The outfielders don't do much, at least in Little League. Not many kids hit soaring rockets out there. Basically, it is helpful if outfielders do not sit down while playing, do not wear their gloves on their heads, and have the presence of mind and the ability to throw balls hit to them back to the infield.

The infielders - second and third base, and shortstop - must be nimble. Most balls will be hit to the shortstop, who is also part of most double plays and relay throws, so he must have a brain, to anticipate moves.

Second base will see less action, as will third; but the third-baseman plays closest to the batter, and will get hard-hit shots, so needs quick reflexes.

Coach noticed, although how could you not, that my reflexes were cat-like, practically supernatural, and I was installed at third base.

I would have been disappointed at not being shortstop - the star position - had the post not gone to Kenny Davis.

He was better, and we had rapport, so I was happy to play next to him.

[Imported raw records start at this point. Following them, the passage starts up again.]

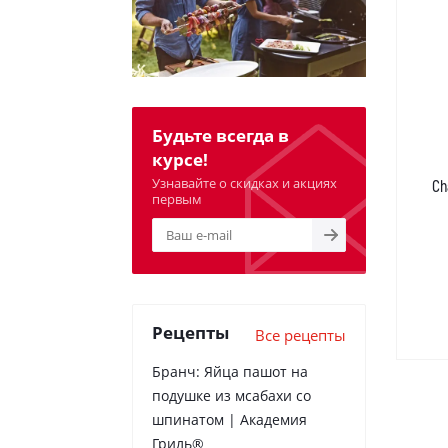
Будьте всегда в
курсе!
Узнавайте о скидках и акциях
Ch
первым
Рецепты
Все рецепты
Бранч: Яйца пашот на
подушке из мсабахи со
шпинатом | Академия
Гриль®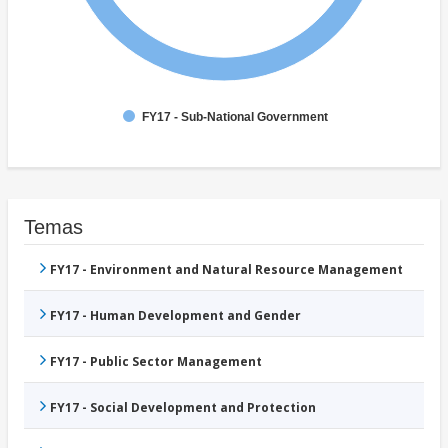
FY17 - Sub-National Government
Temas
FY17 - Environment and Natural Resource Management
FY17 - Human Development and Gender
FY17 - Public Sector Management
FY17 - Social Development and Protection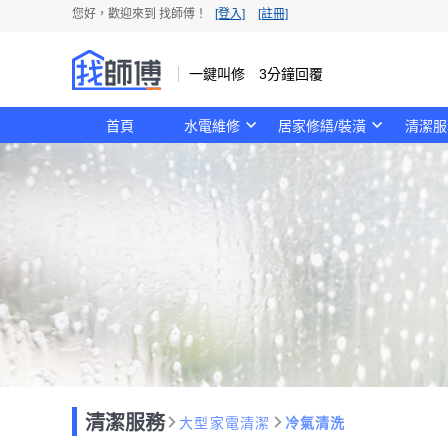
您好，歡迎來到 找師傅！
[登入]
[註冊]
一鍵叫修 3分鐘回覆
首頁
水電維修
居家修繕/裝潢
清潔服
清潔服務
大型家電清潔
冷氣清洗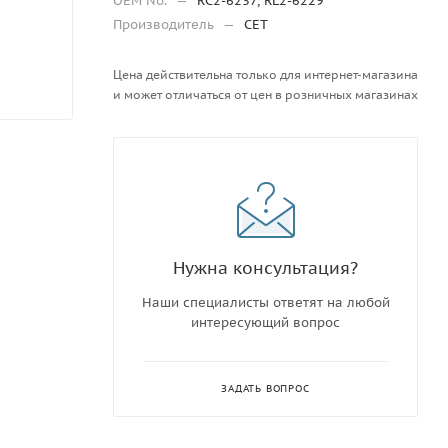
OEM No.
—
RC2-6237, RL2-6229
Производитель
—
CET
Цена действительна только для интернет-магазина
и может отличаться от цен в розничных магазинах
Нужна консультация?
Наши специалисты ответят на любой
интересующий вопрос
ЗАДАТЬ ВОПРОС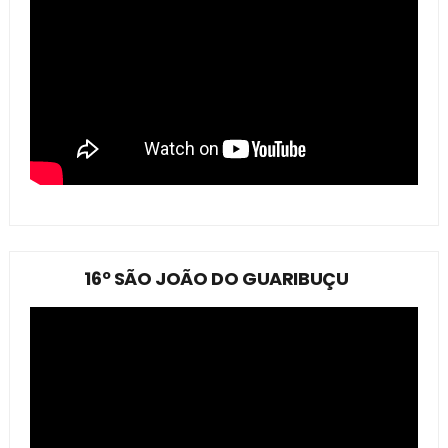
16º SÃO JOÃO DO GUARIBUÇU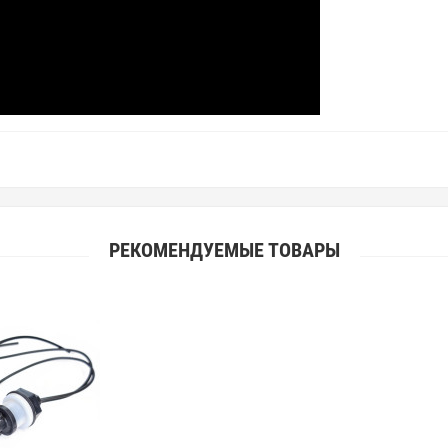
РЕКОМЕНДУЕМЫЕ ТОВАРЫ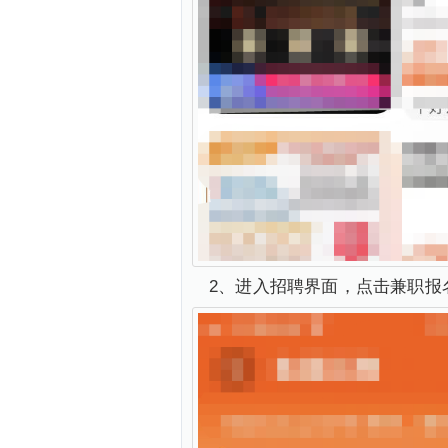
2、进入招聘界面，点击兼职报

The level of skill at this level of play was not high, so you mostly just had to pay attention to play well. Kenny and I were set, with laser-like intensity. But we also liked to laugh, and did. We started to emerge as team leaders, in tandem, and became friends.

We talked a lot. I remember him asking me once about errant throws. I made very few. He asked if I had a secret or something.

In fact, I did.

"I don't want to make an error."

"Yeah?," he said, wide-eyed and wagging his head: sarcastic.

I laughed. "Yeah," I said. "But I don't want the other kid to make an error, either. So I think about that when I throw. Make it so he can get it. Help him make a good play. Help the pitcher, too, with the out. If I was doing it just for me, I might mess up. But it's harder to mess up if you're doing it for other people too."

He looked out at the field, then at me.

"You really think like that?"

"Sure," I said.

"That's deep," he said.

I shrugged, one-shoulder. We stopped talking a while. Kenny was looking at the field again. I was thinking about what he said; new vernacular to me.